Why Do We Measure Things?
It is important to help us obtain information about the individual to establish a baseline of performance, measure progress, predict future performance, and to identify or measure specific traits or behaviors. Basically, the assessments help to inform our treatment plan and help us understand if what we are doing works.
The other thing I think is really important, particularly with kids, is that the eval session is often our first contact with the patient. It is important that we are establishing rapport and an expectation of how the sessions are going to go based on this evaluation session. What makes this really hard, especially in pediatrics, is that there is a lack of accessible, valid, and reliable tools. Often therapists resort to making their own tools or rely exclusively on parent report.

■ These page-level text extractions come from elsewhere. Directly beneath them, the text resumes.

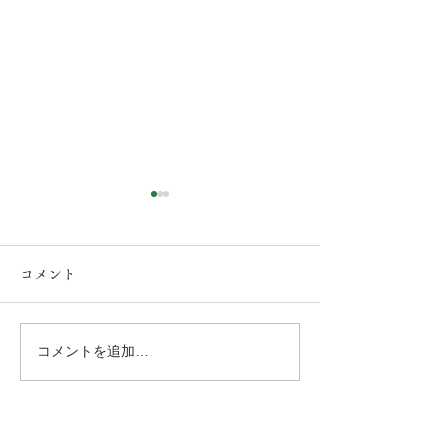
コメント
コメントを追加…
人吉・球磨のリフォーム
7月・8月！LDK
事例！（リフォームリノ
ニットバス・洗
ベは建築工房なかむらに
イレリフォーム！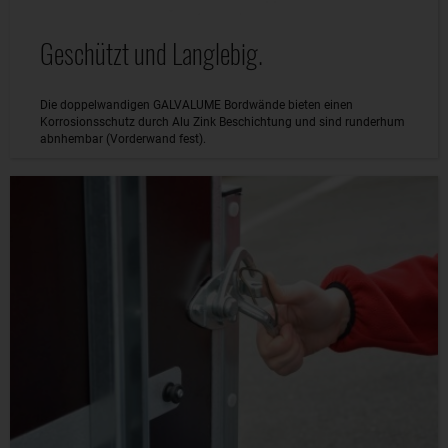
Geschützt und Langlebig.
Die doppelwandigen GALVALUME Bordwände bieten einen
Korrosionsschutz durch Alu Zink Beschichtung und sind runderhum
abnhembar (Vorderwand fest).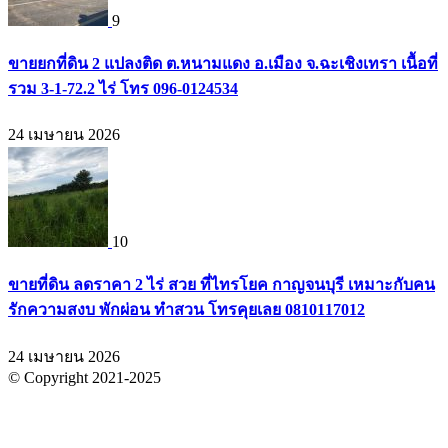
9
ขายยกที่ดิน 2 แปลงติด ต.หนามแดง อ.เมือง จ.ฉะเชิงเทรา เนื้อที่
รวม 3-1-72.2 ไร่ โทร 096-0124534
24 เมษายน 2026
10
ขายที่ดิน ลดราคา 2 ไร่ สวย ที่ไทรโยค กาญจนบุรี เหมาะกับคน
รักความสงบ พักผ่อน ทำสวน โทรคุยเลย 0810117012
24 เมษายน 2026
© Copyright 2021-2025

Standardized measures help us objectify our clinical judgments. They make sure that we are all speaking the same language, and that we are then able to compare the results of these assessments across patients, time, and clinics. Again, it gives us a way to compare and really judge whether or not what we are doing is working.
We also have a responsibility to make sure that our patients are benefiting from treatment and that we are using their resources appropriately. It is not okay to bring a patient in for months of therapy and not know if you have really helped them. Your third party payer, parents, and administration are not going to like it. There is also this mantra in rehab that if you did not document it, it did not happen. We might feel like our patients are getting better and making some changes, but if we are not able to measure those and document appropriately, then it is as if it did not happen. This is particularly true when it comes to third party payers and in this environment of stringent compensation.

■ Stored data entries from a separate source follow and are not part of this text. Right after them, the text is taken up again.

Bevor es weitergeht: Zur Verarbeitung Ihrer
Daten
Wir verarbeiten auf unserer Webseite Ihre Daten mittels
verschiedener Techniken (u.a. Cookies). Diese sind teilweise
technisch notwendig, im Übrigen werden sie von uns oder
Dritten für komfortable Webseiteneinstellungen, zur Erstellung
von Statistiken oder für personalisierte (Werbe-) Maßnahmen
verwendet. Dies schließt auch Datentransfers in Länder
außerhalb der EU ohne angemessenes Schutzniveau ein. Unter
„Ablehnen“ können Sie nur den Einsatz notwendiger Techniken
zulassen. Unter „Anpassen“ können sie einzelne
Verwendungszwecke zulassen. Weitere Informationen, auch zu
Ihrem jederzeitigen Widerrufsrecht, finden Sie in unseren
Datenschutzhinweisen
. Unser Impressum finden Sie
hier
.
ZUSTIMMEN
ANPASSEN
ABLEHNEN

Data-Driven Decision Making
As good clinicians, we need to make evidence based data driven decisions.
Figure 1. Data-driven decision making algorithm.
Roseann Schaaf has proposed this data driven decision making algorithm. The first step is to identify participation challenges and goals. These really should come from your families and the patients themselves. We then describe the current level of a patient's functioning and identify the factors affecting participation. This is often done through your observation of a patient and your initial contact. You would then conduct the assessment. Your selection of the items that you are assessing is important as noted by steps 1 through 3 and should be standardized and systematic.

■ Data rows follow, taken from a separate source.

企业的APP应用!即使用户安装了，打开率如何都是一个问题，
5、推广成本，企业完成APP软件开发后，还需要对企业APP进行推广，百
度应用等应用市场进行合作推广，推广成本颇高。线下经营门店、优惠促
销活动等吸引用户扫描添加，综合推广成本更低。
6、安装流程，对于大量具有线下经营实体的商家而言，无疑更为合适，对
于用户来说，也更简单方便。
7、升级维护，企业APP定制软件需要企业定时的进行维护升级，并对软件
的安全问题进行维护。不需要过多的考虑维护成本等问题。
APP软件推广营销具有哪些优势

In conducting this assessment, you are going to identify the strength and barriers for your patient. These are both individual and environmental. Next, you will generate a hypothesis. What do you expect to change and how do you think that you will enact that change?
Based on this assessment and hypothesis, you will design your intervention. You are going to use the assessment findings to decide what needs to happen for your patients. You are also going to identify the outcomes that you are going to measure over time; both long term and short term outcomes. Conducting the intervention is the easy part. We then collect, display and analyze the data to decide whether or not our interventions are working. Finally we monitor progress.